Early next year, Microsoft will release the Windows 10 Creators Update, a major 'Service Pack'-style collection of new features and improvements, following on from the Anniversary Update that was released this summer. Microsoft has already highlighted some of the changes to the communications experience and new gaming features that will arrive with that update. Other enhancements will include a new UI for sharing content, along with integrated virtual reality support through the Windows Holographic shell.

Today, Microsoft announced details of how it will improve accessibility features in Windows 10, in an effort to ensure that the OS can be comfortably used by as wide a range of users as possible.

Microsoft said today that it has established "three companywide guiding principles" for all of its future product development:

  • Transparency, to commit to sharing our plans to ensure that Microsoft’s products are accessible.
  • Accountability, for prioritizing inclusive design and accessibility in the creation of our products and services.
  • Inclusivity, in order to keep all of our customers and their abilities top of mind.

In pursuit of those goals, the company will be making numerous additions and improvements to Windows 10 with the Creators Update. One of the most significant new additions will be support for braille in the Windows 10 Narrator feature. The Creators Update will include beta support for braille input and output through specialized braille displays "from over 35 manufacturers, using more than 40 languages and multiple braille variants, including grade 2 contracted braille."

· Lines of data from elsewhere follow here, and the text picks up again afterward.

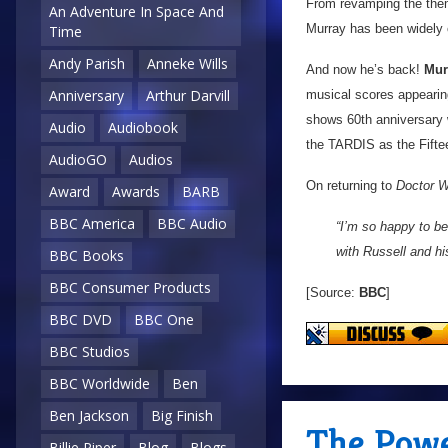
From revamping the them
An Adventure In Space And
Murray has been widely c
Time
Andy Parish
Anneke Wills
And now he’s back!
Mur
Anniversary
Arthur Darvill
musical scores appeari
shows 60th anniversary
Audio
Audiobook
the TARDIS as the Fifteen
AudioGO
Audios
On returning to
Doctor 
Award
Awards
BARB
BBC America
BBC Audio
“I’m so happy to be
with Russell and hi
BBC Books
BBC Consumer Products
[Source:
BBC
]
BBC DVD
BBC One
BBC Studios
BBC Worldwide
Ben
Ben Jackson
Big Finish
The Powe
Billie Piper
Blog
Blogs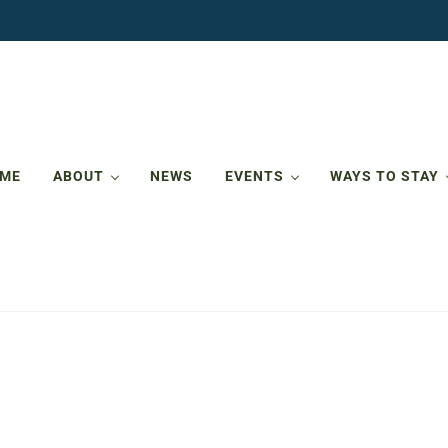
ME
ABOUT
NEWS
EVENTS
WAYS TO STAY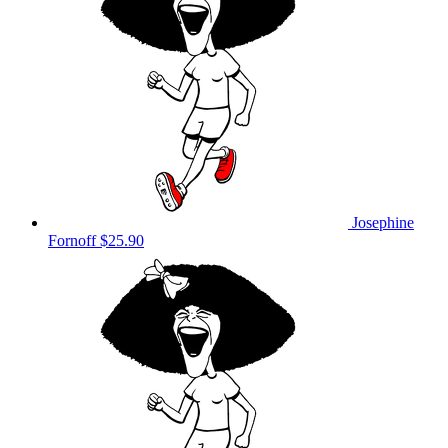
Josephine
Fornoff
$25.90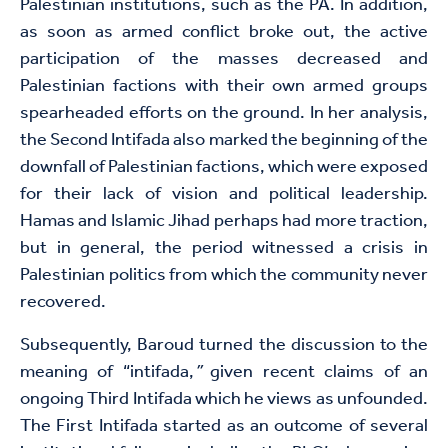
Palestinian institutions, such as the PA. In addition,
as soon as armed conflict broke out, the active
participation of the masses decreased and
Palestinian factions with their own armed groups
spearheaded efforts on the ground. In her analysis,
the Second Intifada also marked the beginning of the
downfall of Palestinian factions, which were exposed
for their lack of vision and political leadership.
Hamas and Islamic Jihad perhaps had more traction,
but in general, the period witnessed a crisis in
Palestinian politics from which the community never
recovered.
Subsequently, Baroud turned the discussion to the
meaning of “intifada,
”
given recent claims of an
ongoing Third Intifada which he views as unfounded.
The First Intifada started as an outcome of several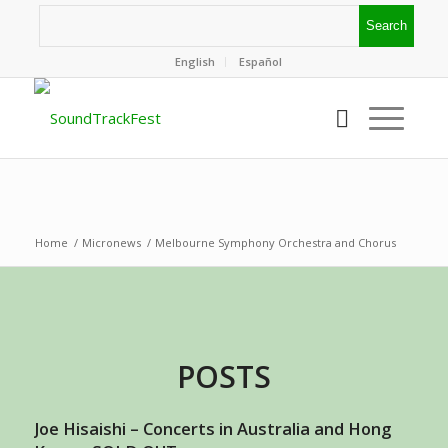
English
Español
Home
/
Micronews
/
Melbourne Symphony Orchestra and Chorus
POSTS
Joe Hisaishi – Concerts in Australia and Hong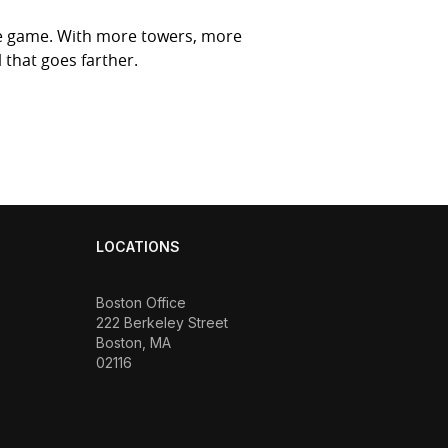
he game. With more towers, more
 that goes farther.
LOCATIONS
Boston Office
222 Berkeley Street
Boston, MA
02116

It's also adding the ability to use a controller to handle Narrator interactions on Xbox One consoles, including pitch and speed adjustments for the Narrator voice.

Other highlights include:

  • Unassisted installation: Users will soon be able to install the Windows 10 Creators Update using Narrator throughout the installation process, including from within Windows RE/PE for setup & troubleshooting.
  • New way to launch Narrator: We have changed the quick keys used to launch Narrator to address feedback from many Windows 10 users. Users can now launch Narrator by clicking CTRL + WIN + ENTER. WIN + ENTER no longer launches Narrator. Users can still launch Narrator from Cortana or from the Settings Window.
  • New text to speech voices and capabilities: We are adding more than 10 new voices. In addition, there will be Narrator support for multilingual reading, so that Narrator seamlessly switches between languages when you have the corresponding voices installed.
  • Improved audio experiences: We implemented dynamic ducking, so Narrator will only reduce the volume of other applications like Groove or Pandora when it is speaking. The handshake between Narrator and Cortana is also improved, so Cortana won’t transcribe what Narrator (or other screen readers) is speaking.
  • More general reliability and usability improvements: We added features to make it easier to understand the context of a control with which you are interacting and to make it possible to discover information about objects like the background color of a table cell. Narrator will remember and maintain your mode, e.g. scan mode, across applications. Narrator cursor positioning improvements include stopping and starting where you expect when reading in scan mode and when reading by line, paragraph and in continuous reading.
  • Easier web browsing with Edge: Narrator responsiveness is improved with Edge and several new features have been added, including the ability to jump directly to a form element like a check box, text field or button, and the ability to navigate by heading level.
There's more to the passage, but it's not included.